So because the Big Slow was stupid enough to add a conference game to the schedule everyone else should too? Was adding a 9th conference game required by the NCAA or did the Big Slow add it on their own?


Is the NCAA preventing the Big Slow from doing scheduling that benefits their programs or is it the Big Slow doing it to themselves?


Why should any conference do something that doesn't benefit it's member schools simply because another conference was stupid enough to do it first?

They added it to get the bump up in pay from FOX who was sucking hind teat on content! I'm sure ESPN chunked some extra change in the hat as well.

So perhaps they should direct their complaints towards their media partners.

I know the impact of money. No debate there. Maybe the SEC will pony up in 2023 or something to get more SEC games for the ESPN/CBS deals. Or maybe they'll enjoy the easy road to the playoffs.

The CFP standards for selection...
--conference championships
--strength of schedule
--head-to-head
--opponents' results

They are ignoring those though.

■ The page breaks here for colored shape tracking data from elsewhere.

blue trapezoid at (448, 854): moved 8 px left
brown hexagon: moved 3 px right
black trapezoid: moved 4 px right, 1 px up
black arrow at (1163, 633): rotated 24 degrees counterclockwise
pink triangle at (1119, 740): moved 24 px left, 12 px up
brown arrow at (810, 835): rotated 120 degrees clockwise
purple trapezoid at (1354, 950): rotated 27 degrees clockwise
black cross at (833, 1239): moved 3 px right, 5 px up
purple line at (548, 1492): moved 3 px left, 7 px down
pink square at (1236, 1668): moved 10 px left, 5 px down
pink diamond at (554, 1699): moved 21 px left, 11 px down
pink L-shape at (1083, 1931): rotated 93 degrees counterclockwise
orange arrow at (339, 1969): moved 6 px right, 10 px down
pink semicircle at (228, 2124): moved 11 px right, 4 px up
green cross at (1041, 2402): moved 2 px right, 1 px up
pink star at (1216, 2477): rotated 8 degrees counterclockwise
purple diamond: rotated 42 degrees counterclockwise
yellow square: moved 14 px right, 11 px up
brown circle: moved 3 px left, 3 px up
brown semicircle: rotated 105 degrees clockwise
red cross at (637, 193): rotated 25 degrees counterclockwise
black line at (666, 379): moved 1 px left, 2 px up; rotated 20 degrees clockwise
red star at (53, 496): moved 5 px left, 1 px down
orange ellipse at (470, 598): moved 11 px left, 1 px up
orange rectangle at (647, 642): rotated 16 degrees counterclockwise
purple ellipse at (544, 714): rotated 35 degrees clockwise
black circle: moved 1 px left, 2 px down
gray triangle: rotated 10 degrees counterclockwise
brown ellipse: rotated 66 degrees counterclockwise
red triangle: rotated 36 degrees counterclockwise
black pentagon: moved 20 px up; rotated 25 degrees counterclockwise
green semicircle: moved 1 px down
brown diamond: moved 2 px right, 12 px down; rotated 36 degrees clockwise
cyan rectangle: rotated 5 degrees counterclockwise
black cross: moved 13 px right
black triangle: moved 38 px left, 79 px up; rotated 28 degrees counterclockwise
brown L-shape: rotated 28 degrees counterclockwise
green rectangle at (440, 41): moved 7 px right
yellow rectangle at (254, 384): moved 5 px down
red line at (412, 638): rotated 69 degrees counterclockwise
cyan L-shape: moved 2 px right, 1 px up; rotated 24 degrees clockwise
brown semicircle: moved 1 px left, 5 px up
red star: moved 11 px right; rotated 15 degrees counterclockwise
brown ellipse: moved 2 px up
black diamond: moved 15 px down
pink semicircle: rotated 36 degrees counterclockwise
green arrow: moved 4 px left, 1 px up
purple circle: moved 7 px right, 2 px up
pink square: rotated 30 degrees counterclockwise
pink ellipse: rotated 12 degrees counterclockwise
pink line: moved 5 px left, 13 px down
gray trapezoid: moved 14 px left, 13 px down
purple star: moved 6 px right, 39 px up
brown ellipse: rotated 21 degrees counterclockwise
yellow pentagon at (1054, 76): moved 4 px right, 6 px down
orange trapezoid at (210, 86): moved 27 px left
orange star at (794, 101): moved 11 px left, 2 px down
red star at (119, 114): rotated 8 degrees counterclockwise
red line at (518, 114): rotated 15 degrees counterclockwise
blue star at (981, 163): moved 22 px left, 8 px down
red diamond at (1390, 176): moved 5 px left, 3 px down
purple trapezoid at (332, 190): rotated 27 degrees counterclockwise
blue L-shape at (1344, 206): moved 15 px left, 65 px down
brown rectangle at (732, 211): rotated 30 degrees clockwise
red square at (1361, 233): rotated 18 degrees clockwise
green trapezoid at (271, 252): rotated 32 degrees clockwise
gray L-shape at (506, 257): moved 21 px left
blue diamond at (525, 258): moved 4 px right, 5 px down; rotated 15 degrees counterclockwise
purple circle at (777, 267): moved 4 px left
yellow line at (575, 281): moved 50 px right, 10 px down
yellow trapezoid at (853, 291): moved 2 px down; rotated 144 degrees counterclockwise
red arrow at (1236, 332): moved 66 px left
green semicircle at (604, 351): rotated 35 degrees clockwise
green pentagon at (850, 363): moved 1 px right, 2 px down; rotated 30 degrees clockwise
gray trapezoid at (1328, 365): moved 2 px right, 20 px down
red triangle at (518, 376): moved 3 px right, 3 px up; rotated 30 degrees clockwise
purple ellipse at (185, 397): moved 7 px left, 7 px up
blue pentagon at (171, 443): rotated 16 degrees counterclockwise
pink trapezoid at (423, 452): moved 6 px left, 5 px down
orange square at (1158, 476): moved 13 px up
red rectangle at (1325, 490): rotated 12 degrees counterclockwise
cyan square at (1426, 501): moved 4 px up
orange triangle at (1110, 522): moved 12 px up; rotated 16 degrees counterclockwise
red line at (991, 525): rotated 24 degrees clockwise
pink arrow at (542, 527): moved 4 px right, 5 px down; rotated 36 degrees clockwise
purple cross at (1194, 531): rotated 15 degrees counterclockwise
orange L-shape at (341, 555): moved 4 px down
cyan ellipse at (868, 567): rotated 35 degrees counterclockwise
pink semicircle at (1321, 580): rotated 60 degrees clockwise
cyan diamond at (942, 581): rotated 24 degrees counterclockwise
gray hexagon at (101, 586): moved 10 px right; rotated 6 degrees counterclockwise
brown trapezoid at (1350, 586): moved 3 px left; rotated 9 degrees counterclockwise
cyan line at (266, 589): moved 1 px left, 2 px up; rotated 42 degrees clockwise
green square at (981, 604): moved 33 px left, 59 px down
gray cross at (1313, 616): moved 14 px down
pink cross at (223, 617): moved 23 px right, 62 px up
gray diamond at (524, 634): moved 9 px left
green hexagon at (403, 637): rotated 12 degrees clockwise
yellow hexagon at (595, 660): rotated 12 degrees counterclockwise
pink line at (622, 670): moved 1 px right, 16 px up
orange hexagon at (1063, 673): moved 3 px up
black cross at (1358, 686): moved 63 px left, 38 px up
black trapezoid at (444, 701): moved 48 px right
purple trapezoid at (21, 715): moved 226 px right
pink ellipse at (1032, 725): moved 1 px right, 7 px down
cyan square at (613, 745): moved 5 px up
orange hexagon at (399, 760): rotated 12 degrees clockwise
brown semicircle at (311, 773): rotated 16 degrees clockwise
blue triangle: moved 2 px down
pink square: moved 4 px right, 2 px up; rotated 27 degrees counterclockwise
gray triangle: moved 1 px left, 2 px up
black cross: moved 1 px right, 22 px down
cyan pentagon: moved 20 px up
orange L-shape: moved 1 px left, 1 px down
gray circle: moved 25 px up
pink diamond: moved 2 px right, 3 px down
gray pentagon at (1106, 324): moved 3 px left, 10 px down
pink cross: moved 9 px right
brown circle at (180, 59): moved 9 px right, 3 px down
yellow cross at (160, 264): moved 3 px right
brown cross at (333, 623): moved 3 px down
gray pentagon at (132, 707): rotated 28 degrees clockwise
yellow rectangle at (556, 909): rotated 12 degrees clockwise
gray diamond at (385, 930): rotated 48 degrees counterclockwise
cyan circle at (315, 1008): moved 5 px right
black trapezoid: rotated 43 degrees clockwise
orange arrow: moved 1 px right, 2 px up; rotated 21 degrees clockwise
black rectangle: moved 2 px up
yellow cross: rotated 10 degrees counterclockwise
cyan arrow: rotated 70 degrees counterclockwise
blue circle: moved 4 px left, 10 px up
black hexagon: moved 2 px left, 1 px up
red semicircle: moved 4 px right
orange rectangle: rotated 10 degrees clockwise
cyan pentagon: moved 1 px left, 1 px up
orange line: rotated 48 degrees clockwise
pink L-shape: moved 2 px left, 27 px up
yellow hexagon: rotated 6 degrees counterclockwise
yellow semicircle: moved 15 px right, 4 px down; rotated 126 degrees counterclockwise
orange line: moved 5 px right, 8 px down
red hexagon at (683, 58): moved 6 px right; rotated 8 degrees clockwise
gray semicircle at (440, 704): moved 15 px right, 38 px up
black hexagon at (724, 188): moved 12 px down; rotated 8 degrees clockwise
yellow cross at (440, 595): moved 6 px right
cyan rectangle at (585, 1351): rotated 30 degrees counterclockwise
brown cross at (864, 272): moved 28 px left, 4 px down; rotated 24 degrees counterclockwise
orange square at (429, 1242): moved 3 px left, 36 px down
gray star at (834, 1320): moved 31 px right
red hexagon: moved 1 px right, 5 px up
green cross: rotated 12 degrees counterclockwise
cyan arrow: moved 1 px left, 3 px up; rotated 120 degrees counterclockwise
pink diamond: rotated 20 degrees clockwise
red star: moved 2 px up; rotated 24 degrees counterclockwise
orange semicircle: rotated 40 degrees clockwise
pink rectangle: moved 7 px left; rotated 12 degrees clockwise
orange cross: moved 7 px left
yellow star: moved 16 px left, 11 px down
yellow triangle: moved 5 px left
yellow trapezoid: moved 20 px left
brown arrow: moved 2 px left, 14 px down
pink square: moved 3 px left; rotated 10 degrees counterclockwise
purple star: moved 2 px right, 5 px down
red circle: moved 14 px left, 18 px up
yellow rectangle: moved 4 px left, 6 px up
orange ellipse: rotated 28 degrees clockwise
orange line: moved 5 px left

Instead, they rely on the "eye ball" test (which is merely a survey of past recruiting rankings and NFL draft lists) and the almighty "0 or 1" in the loss column.

The Big Ten and Pac-12 heard the CFP's supposed standards and stepped up (and yes, they made more money too). But the CFP committee gave Bama a pass this year. (And they cashed it in BIG TIME! Kudos for them! Jeers for the CFP!)

those aren't the standards. Those are in play when teams are close. That's the thing that folks like you want to completely overlook. By giving up 55 to Iowa, things weren't close.